Usage is clean and expressive:

Python

# Ask a question
result = ask("How do I request time off?", search_fn=semantic_search)

# Route based on confidence
if result.status == "answered":
    print(result.answer)
    print(f"\nSources:")
    for c in result.citations:
        print(f"  [{c['source_number']}] {c['title']}")

elif result.status == "low_confidence":
    print("⚠ I found a possible answer, but please verify:")
    print(result.answer)

else:
    print("I couldn't find a reliable answer to that question.")
    print("You might want to check these related documents:")
    for doc in result.source_documents:
        print(f"  → {doc['source_title']}")

Chapter Eight

The Five Failure Modes (And How to Defend Against Each)

Every production RAG system encounters these failure patterns. Understanding them is the difference between a demo that impresses and a product that people trust with real decisions.

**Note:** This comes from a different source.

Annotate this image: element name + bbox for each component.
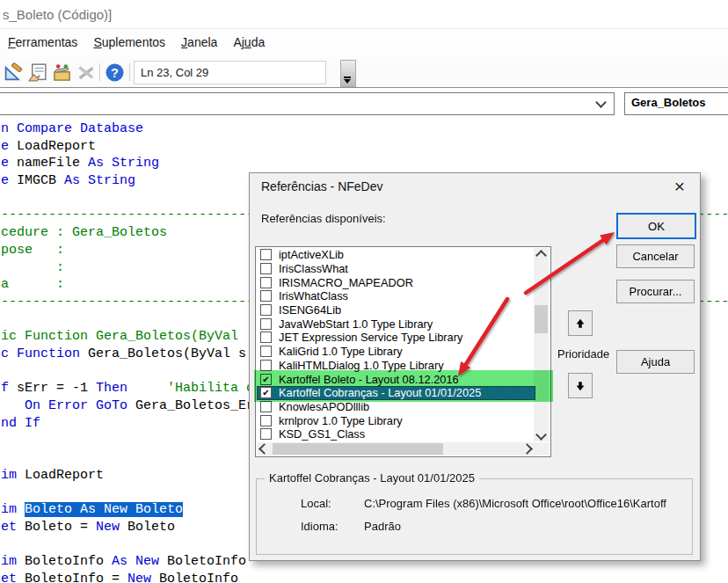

Failure Mode What Happens Defense
Context Poisoning Irrelevant documents retrieved. Model hallucinates to bridge the gap between the question and unrelated context. Retrieval threshold + relevance re-ranking (Article I). Never pass low-similarity documents to the model.
Parametric Bleed Model blends retrieved facts with its training data. Answer is “mostly right” but wrong in specifics. Explicit grounding rules in system prompt. Temperature = 0. Citation requirement forces traceability.
Chunk Boundary Loss The answer spans two chunks but only one was retrieved. Model fills the gap with inferred content. Overlap chunking (Article I) + contextual chunk enrichment + retrieving adjacent chunks.
Confident Abstention Failure Model doesn’t realize it’s missing information. Generates a complete answer that happens to be wrong. Multi-signal confidence scoring + citation coverage audit. If coverage < 0.6, flag as low confidence.
Stale Context Knowledge base is outdated. Model returns an answer based on old policy or deprecated information. Metadata filtering by date + document versioning + freshness score in retrieval ranking.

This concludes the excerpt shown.